But in order to pull it off, networks had to scramble to get people to pay attention amid all these other options. It’s kind of like diving, really. When it’s the only game in town — or when that game is made extreme because you built your gear in your garage like many of Mike’s early fans did — it doesn’t need a hard sell. But when you’ve got the choice between diving and, say, paragliding, jet-skiing, wake-boarding, deep-sea fishing, luxury kelp-wrap facials, and an all-you-can-eat buffet, it’s a little harder for one activity to capture your attention.
So, you add sea monsters. Sharks.
Enter shows like “Ocean’s Deadliest” and “Shark: Mind of a Demon,” which, incidentally, star Irwin and Philippe Cousteau and Fabian Cousteau, respectively. It helps to understand that we have a 150-year-old tradition of adventurers returning from expeditions to the jungle to give lectures in dime museums and vaudeville houses, Thompson says. In that sense, these shows can draw direct lines of lineage to carnival freak shows, where musclemen wrestled crocodiles or where folks paid 50 cents to see shriveled Feejee mermaids. These shows became a hit, partially because they appeal not only to someone who was looking to be enlightened, but also to all those 8-year-old kids who thought it was just fun to watch.

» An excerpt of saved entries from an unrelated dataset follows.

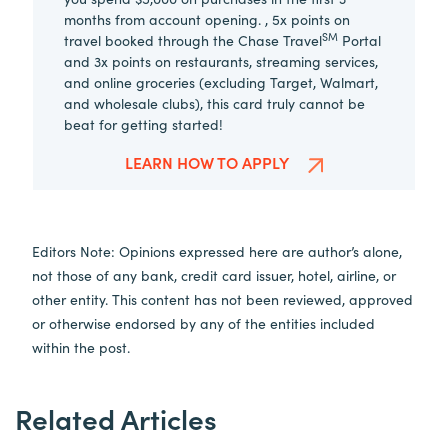
months from account opening. , 5x points on
SM
travel booked through the Chase Travel
Portal
and 3x points on restaurants, streaming services,
and online groceries (excluding Target, Walmart,
and wholesale clubs), this card truly cannot be
beat for getting started!
LEARN HOW TO APPLY
Editors Note: Opinions expressed here are author’s alone,
not those of any bank, credit card issuer, hotel, airline, or
other entity. This content has not been reviewed, approved
or otherwise endorsed by any of the entities included
within the post.
Related Articles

The more things change, the more they stay the same.
Television and diving are more intimate partners now even more than in the days of Cousteau. The fact is, people like to watch this kind of stuff, and that’s not likely to change, either. Not only do viewers have their choice of niche channels to watch, they’re also driving technological changes in how those programs are broadcast. Just as the introduction of color television changed programming, the advent of digital cable and high-definition broadcasting is changing our appetite for eye candy with every new plasma and LCD television sold. The question is whether a “Sea Hunt” would be as popular now as it was then. As it turns out, it already is. It’s just not what you think.
“Once we started juicing up the competitive nature of television — when cable moved in, and we’ve got all these other niche market networks — programmers looked to various things they could make exciting, and the whole schlockumentary, reality- TV stuff starts moving in,” Thompson says. “There are thousands of years of traditions of sea monsters and sharks, and all that other kind of stuff, so there is certainly an element of excitement, and I think that’s probably why this extreme stuff picked up on it.”
These days, by Discovery Channel’s own admission, it doesn’t care if the climbers in the reality program summit Mount Everest, or if the storm chasers manage to drive their armored car into a Midwestern tornado with cameras rolling, or even if Fabian Cousteau’s shark-submarine actually works. They — and their slice of the audience — want drama, and drama necessitates mishaps, and conflict, and tension. Otherwise it kind of sucks as an adventure, you know?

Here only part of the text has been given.